The most recent post on “Schumacher,” a tumblr of Ben and Louie Schumacher’s sculptural work from mid-2009 to the present moment, displays a series of views on an assemblage sculpture entitled Champfleury in which a (most likely faux) marble plinth supports the following three elements:
1. A framed line drawing (in the style of, say, Matisse) depicting a nude woman paired next to a vase of flowers.
2. A series of approximately twelve small, white rectangular objects which one assumes to be the “12 rapid prototypes of iphones found on google 3d warehouse” listed in the work’s media.
3. An unfinished maquette depicting a figure roughly rendered in plaster.
Additionally, outside of this plinth, one views an un-adorned wire dress-form which is hung on the wall in the background.
Now, a place to begin to understand the interaction of these elements is the work’s title:
“Champfleury” is the pen name of the 19th century French art critic Jules Fleury-Husson who notably defended the “realistic” paintings of Courbet depicting beggars and other previously un-represented (or un-representable) subject matter.
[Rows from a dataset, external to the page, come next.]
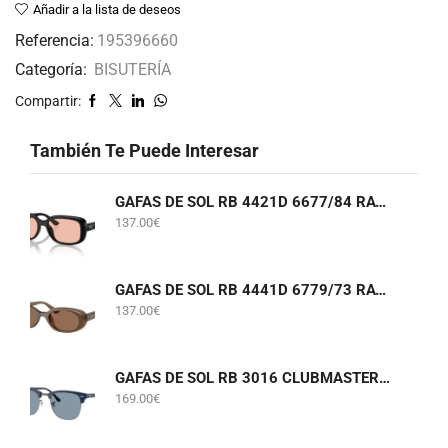
Añadir a la lista de deseos
Referencia:
195396660
Categoría:
BISUTERÍA
Compartir:
También Te Puede Interesar
GAFAS DE SOL RB 4421D 6677/84 RAY-BAN
137.00
€
GAFAS DE SOL RB 4441D 6779/73 RAY-BAN
137.00
€
GAFAS DE SOL RB 3016 CLUBMASTER 6879/56 RAY-BAN
169.00
€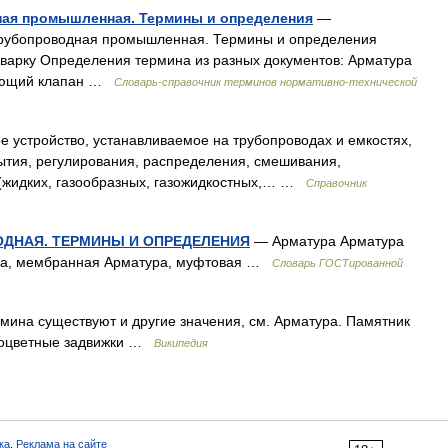
ная промышленная. Термины и определения
—
трубопроводная промышленная. Термины и определения
иварку Определения термина из разных документов: Арматура
рующий клапан …
Словарь-справочник терминов нормативно-технической
 устройство, устанавливаемое на трубопроводах и емкостях,
ытия, регулирования, распределения, смешивания,
(жидких, газообразных, газожидкостных,… …
Справочник
ВОДНАЯ. ТЕРМИНЫ И ОПРЕДЕЛЕНИЯ
— Арматура Арматура
ура, мембранная Арматура, муфтовая …
Словарь ГОСТированной
мина существуют и другие значения, см. Арматура. Памятник
ноцветные задвижки …
Википедия
ка
,
Реклама на сайте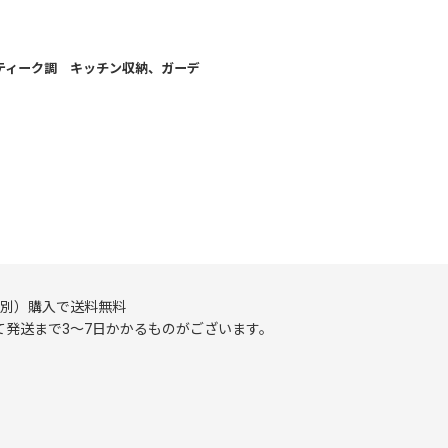
ティーク調 キッチン収納、ガーデ
（税別）購入で送料無料
発送まで3～7日かかるものがございます。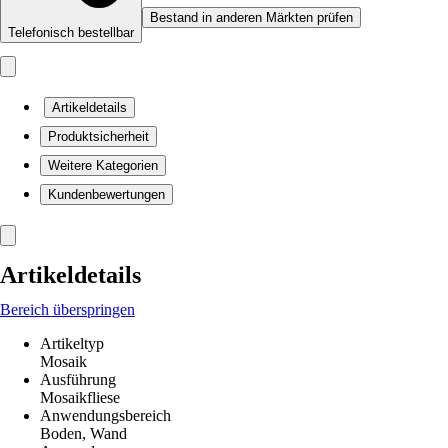
Bestand in anderen Märkten prüfen
Telefonisch bestellbar
Artikeldetails
Produktsicherheit
Weitere Kategorien
Kundenbewertungen
Artikeldetails
Bereich überspringen
Artikeltyp
Mosaik
Ausführung
Mosaikfliese
Anwendungsbereich
Boden, Wand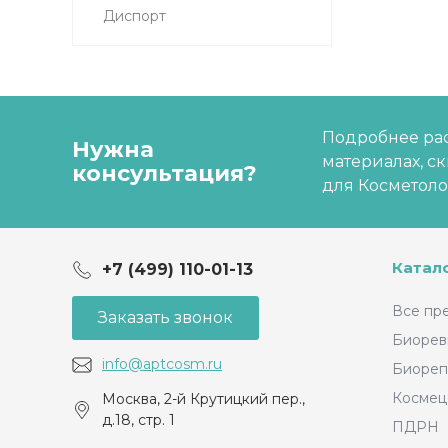
Диспорт
Подробнее рас
Нужна
материалах, с
консультация?
для Косметоло
Катал
+7 (499) 110-01-13
Все пр
Заказать звонок
Биорев
info@aptcosm.ru
Биореп
Космец
Москва, 2-й Крутицкий пер.,
д.18, стр. 1
ПДРН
His defense of Courbet rested not on politics, but rather on Courbet’s unique ability to paint what he sees in front of him in the world.
Now, if one views these particular sculptures through the lens of an art critic associated with “realism,” a paradox occurs as the sculptures assembled here each work through and around ideas of mediation between real models and virtual simulations, not “reality” itself or at least not reality as Courbet taught Champfleury (for one) to view it.
Models of ipods, models of sculptures, models of garments, models of drawings of nude models and vases; in each of these cases, one is presented a synthetic portal in-between a “real” thing in the world and the creative representation of that thing.
This paradox is only worked through if one is willing to think through the idea that what one sees in front of one in the world right now may have mutated from Courbet’s day (which could be a terrifying idea to think through).
The work—here—involved in a new type of “realism”–a realism premised not on distinctions between real and virtual, but on the mixed reality thresholds between the two.